The goal of the envisaged project is the 3D holistic scene understanding from monocular, stereo or multi-camera image sequences. Scene understanding involves many sub-tasks, such as scene labeling, object detection and tracking, object reasoning, and the analysis of object behavior. Each of these sub-tasks explains some aspect of a particular scene. In order to fully understand a scene, all of them need to be carried out.

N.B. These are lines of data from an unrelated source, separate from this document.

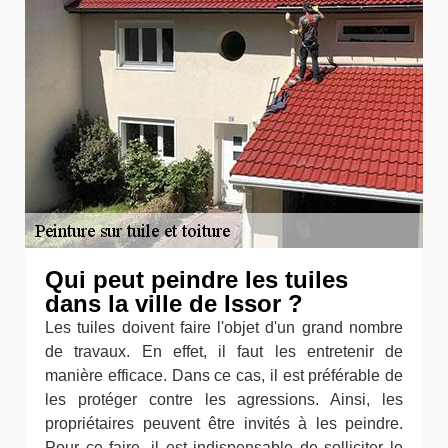
Qui peut peindre les tuiles
dans la ville de Issor ?
Les tuiles doivent faire l'objet d'un grand nombre
de travaux. En effet, il faut les entretenir de
manière efficace. Dans ce cas, il est préférable de
les protéger contre les agressions. Ainsi, les
propriétaires peuvent être invités à les peindre.
Pour ce faire, il est indispensable de solliciter le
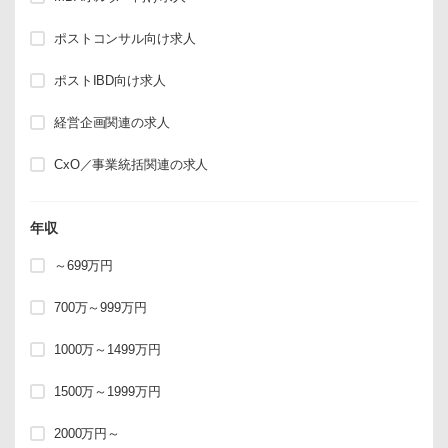
ポストコンサル向け求人
ポストIBD向け求人
経営企画関連の求人
CxO／事業統括関連の求人
年収
～699万円
700万～999万円
1000万～1499万円
1500万～1999万円
2000万円～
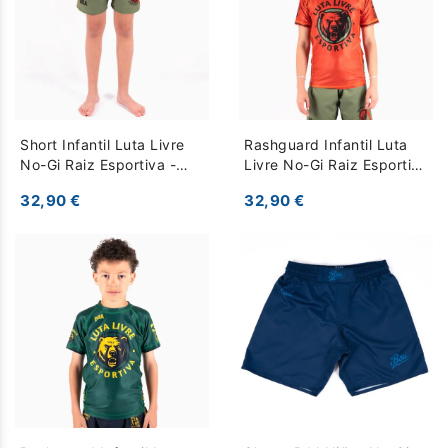
Short Infantil Luta Livre
Rashguard Infantil Luta
No-Gi Raiz Esportiva -
Livre No-Gi Raiz Esportiva
Caqui
- Naranja
32,90 €
32,90 €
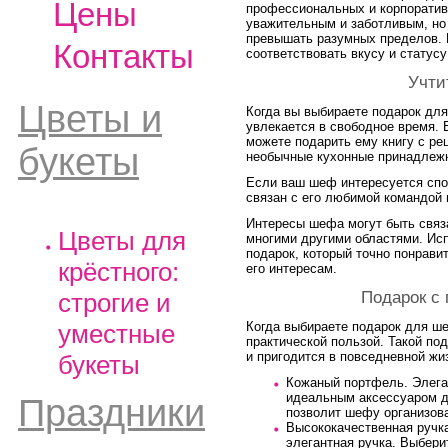
Цены
профессиональных и корпоратив
уважительным и заботливым, но
превышать разумных пределов.
Контакты
соответствовать вкусу и статус
Учти
Цветы и
Когда вы выбираете подарок для
увлекается в свободное время. Е
можете подарить ему книгу с ре
букеты
необычные кухонные принадлеж
Если ваш шеф интересуется спо
связан с его любимой командой
Интересы шефа могут быть связа
Цветы для
многими другими областями. Ис
подарок, который точно понрави
крёстного:
его интересам.
Подарок с 
строгие и
уместные
Когда выбираете подарок для ш
практической пользой. Такой по
и пригодится в повседневной жи
букеты
Кожаный портфель. Элега
идеальным аксессуаром д
Праздники
позволит шефу организова
Высококачественная ручка
элегантная ручка. Выбери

In real scenarios such as dynamic urban scenes, a shopping mall or a football match several sub-tasks are naturally coupled. Therefore, the potential of an integrated scheme will be explored,. It consists of a low-level scene labeling model, a mid-level object reasoning model, and a high-level behavior analysis model to build a context-aware scene description. This integrated 3D model will take advantage of both dynamic and static information as well as static information coming from semantic labels and geometry. The novelty is threefold: (1) The three levels, each having its own appearance and its own geometric and semantic model of the scene, are meant to smoothly interact using statistically-based interfaces to arrive at consistent descriptions of the scene. (2) Discovery and learning of object behavior context for context-aware behavior modeling are investigated for image sequences. (3) The build-up of the scene description provides a smart integration of bottom-up and top-down reasoning and allows to incorporate prior knowledge and boost performance.
Challenges & Highlights
Typically, scenes are composed of a static environment and dynamic objects, e. g., vehicles driving on roads, which are located between buildings, and pedestrians walking on sidewalks, which are surrounded by objects. Therefore, objects should not be modeled in isolation but in their 3D-scene context, which puts strong constraints on the position and motion of objects. From a high-level reasoning point of view, the visual context is very important. Humans employ the visual context extensively for behavior recognition in a dynamic crowded environment. To understand object behavior (vehicle or pedestrian) in a crowded environment, the most relevant visual context are the non-rigid relationships among co-existing objects in the same scene.
Potential applications & future issues
The project will develop methods to perform 3D semantic representations of scene understanding which are suitable in the area of surveillance, autonomous driving, map enhancement, etc.